## ABOUT THIS TASK
Among the records, which lines include "data"? List them.

BEGIN RECORDS TO PROCESS

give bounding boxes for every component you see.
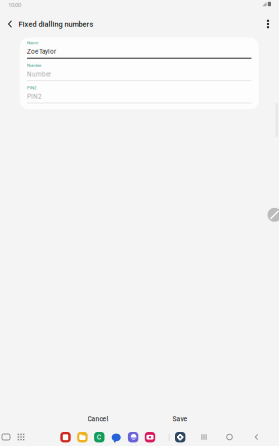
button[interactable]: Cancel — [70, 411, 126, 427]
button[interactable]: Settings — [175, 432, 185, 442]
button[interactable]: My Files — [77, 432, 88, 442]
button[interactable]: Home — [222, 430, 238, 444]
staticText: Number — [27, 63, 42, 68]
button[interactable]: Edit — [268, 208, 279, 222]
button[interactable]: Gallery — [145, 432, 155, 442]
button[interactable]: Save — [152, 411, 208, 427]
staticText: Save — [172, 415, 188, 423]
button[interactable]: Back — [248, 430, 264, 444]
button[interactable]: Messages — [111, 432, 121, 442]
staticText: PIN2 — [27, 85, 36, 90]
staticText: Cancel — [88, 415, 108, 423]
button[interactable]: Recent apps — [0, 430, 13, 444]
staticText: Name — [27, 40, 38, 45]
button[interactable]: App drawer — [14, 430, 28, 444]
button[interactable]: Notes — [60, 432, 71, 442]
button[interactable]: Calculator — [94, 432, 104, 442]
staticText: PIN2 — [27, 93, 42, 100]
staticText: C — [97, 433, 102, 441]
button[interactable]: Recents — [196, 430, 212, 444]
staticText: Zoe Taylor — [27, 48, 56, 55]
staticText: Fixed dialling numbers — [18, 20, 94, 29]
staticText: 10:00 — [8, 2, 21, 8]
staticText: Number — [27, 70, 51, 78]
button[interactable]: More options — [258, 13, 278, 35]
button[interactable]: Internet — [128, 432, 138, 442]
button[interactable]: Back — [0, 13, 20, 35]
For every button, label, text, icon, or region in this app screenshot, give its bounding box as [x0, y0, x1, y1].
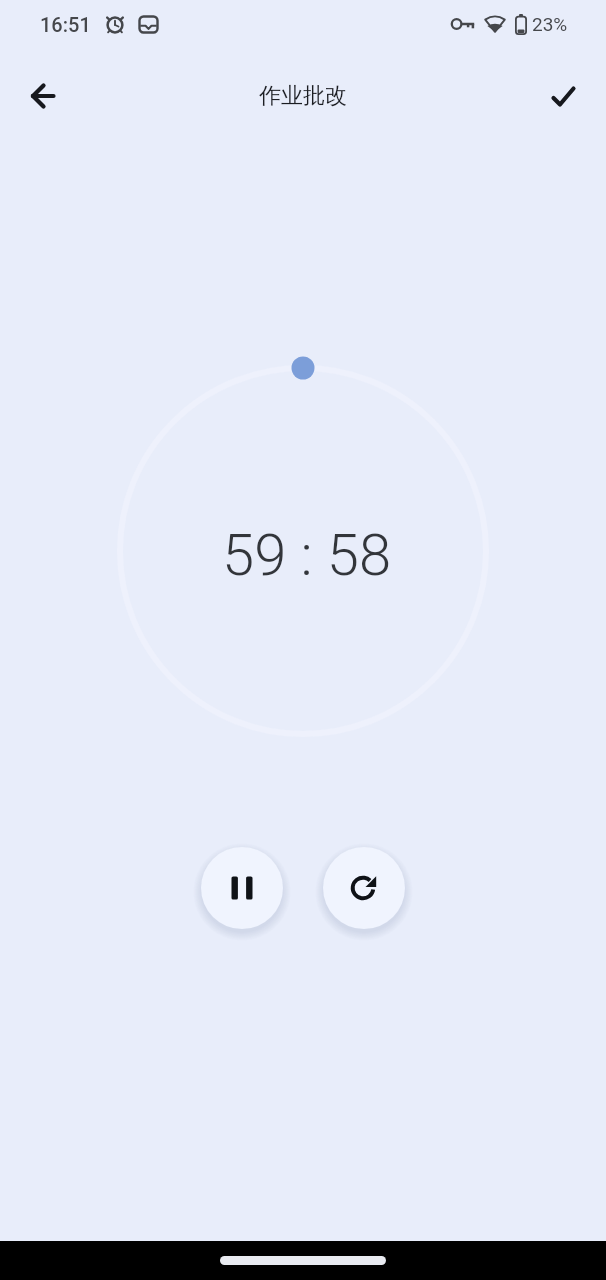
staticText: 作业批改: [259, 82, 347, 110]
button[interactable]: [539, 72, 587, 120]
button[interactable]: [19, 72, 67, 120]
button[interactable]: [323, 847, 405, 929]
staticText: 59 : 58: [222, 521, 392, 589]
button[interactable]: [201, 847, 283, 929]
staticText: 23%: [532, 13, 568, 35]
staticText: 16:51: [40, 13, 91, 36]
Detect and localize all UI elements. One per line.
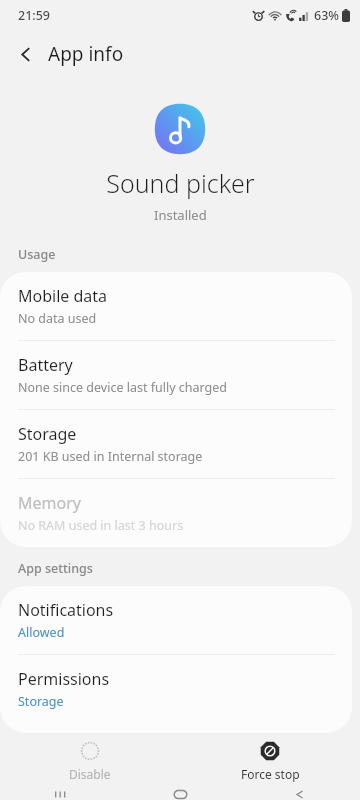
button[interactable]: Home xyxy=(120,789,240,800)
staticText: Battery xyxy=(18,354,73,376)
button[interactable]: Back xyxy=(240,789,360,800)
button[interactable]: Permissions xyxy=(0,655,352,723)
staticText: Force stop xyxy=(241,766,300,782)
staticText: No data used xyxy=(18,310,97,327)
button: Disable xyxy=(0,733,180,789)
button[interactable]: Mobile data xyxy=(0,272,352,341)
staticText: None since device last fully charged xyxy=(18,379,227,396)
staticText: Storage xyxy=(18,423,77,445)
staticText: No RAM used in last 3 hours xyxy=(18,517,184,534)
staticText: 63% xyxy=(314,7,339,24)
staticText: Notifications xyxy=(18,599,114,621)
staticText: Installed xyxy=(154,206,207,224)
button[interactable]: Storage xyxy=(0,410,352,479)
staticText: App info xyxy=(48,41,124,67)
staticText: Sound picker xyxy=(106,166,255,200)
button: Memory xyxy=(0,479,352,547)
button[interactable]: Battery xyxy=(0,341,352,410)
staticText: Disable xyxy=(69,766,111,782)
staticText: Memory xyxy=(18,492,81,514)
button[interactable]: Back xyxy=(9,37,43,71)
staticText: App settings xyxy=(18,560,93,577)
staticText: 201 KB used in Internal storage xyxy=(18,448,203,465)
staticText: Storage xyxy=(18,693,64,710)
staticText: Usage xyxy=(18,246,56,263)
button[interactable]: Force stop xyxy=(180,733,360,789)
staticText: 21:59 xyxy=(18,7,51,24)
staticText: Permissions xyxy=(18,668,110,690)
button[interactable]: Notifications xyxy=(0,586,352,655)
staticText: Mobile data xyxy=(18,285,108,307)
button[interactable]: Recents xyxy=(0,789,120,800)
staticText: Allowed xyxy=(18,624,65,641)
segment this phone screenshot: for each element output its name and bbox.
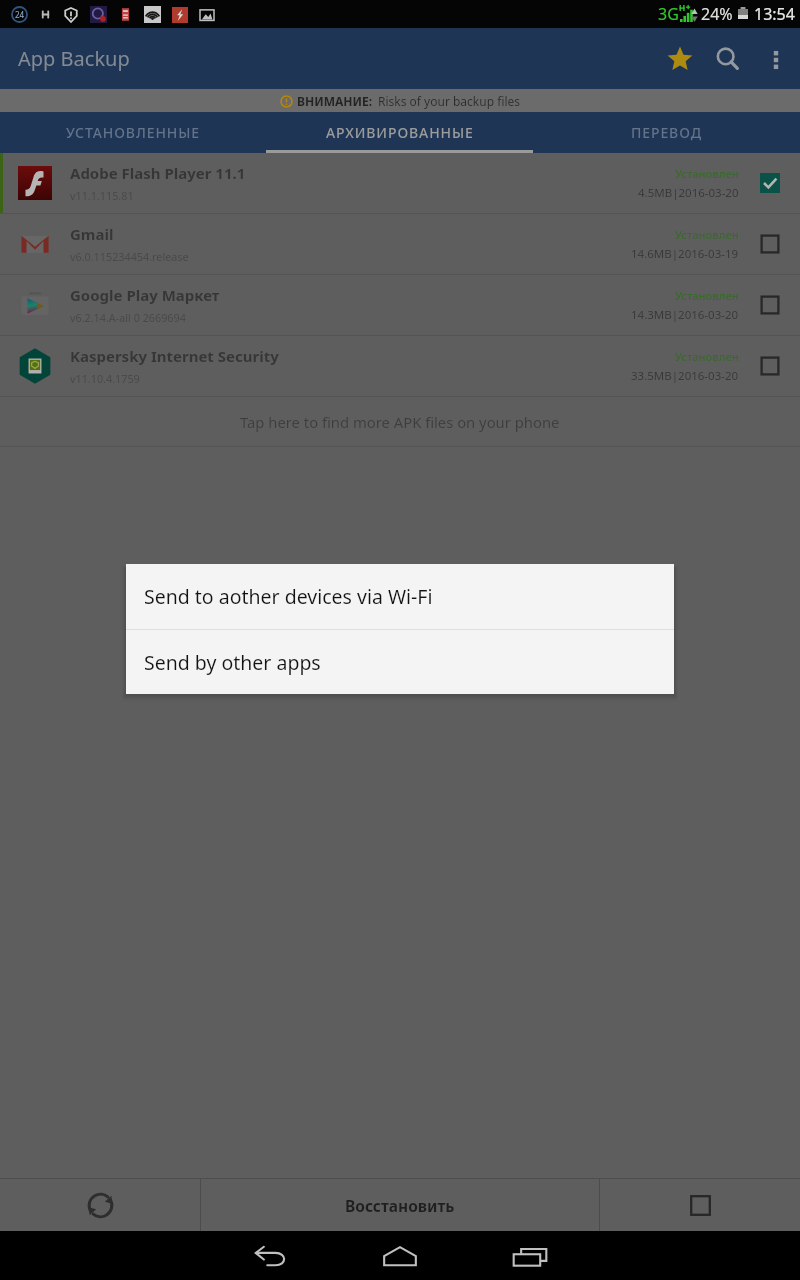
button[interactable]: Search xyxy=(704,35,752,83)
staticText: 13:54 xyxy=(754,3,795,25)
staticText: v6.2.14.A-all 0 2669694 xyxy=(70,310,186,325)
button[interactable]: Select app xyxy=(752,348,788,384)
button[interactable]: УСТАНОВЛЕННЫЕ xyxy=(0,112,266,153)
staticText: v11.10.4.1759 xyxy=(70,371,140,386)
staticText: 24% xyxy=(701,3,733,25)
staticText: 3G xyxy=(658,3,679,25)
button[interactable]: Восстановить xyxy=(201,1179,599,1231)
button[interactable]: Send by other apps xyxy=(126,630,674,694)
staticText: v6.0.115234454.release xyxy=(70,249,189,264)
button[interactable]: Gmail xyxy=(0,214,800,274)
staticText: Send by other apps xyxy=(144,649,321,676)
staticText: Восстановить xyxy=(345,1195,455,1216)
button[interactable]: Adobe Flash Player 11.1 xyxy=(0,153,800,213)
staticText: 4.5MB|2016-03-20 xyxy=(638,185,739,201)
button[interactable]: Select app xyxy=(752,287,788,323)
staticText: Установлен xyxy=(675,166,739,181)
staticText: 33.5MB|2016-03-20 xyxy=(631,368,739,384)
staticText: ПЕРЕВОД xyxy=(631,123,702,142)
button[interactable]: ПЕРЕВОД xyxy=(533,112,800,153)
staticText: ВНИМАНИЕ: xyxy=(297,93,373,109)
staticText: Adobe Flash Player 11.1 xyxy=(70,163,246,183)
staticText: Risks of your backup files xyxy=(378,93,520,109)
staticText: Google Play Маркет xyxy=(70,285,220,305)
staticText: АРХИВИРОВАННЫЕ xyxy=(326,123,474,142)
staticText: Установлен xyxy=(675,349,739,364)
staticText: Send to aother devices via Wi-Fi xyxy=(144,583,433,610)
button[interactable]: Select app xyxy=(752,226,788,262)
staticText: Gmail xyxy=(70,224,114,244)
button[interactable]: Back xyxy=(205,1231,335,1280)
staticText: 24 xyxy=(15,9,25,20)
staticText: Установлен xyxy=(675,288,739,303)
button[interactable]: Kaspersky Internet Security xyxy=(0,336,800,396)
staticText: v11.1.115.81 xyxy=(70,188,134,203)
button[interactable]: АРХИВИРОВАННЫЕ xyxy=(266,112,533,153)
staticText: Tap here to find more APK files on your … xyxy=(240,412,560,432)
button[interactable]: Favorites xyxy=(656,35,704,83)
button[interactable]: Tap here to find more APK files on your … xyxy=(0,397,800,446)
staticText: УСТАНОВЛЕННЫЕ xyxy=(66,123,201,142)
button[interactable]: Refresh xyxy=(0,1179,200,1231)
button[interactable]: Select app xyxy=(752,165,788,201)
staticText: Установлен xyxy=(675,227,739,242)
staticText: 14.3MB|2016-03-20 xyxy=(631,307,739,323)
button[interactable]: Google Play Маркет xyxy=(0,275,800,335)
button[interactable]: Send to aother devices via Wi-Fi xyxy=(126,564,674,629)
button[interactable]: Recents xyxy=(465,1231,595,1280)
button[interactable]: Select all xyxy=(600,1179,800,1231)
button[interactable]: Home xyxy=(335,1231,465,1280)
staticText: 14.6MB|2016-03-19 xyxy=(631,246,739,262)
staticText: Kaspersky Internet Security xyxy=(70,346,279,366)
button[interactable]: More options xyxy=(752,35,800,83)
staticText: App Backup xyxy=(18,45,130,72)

END RECORDS TO PROCESS

## FINISHED EXERCISE
staticText: No data used xyxy=(18,310,97,327)
button[interactable]: Mobile data xyxy=(0,272,352,341)
staticText: Mobile data xyxy=(18,285,108,307)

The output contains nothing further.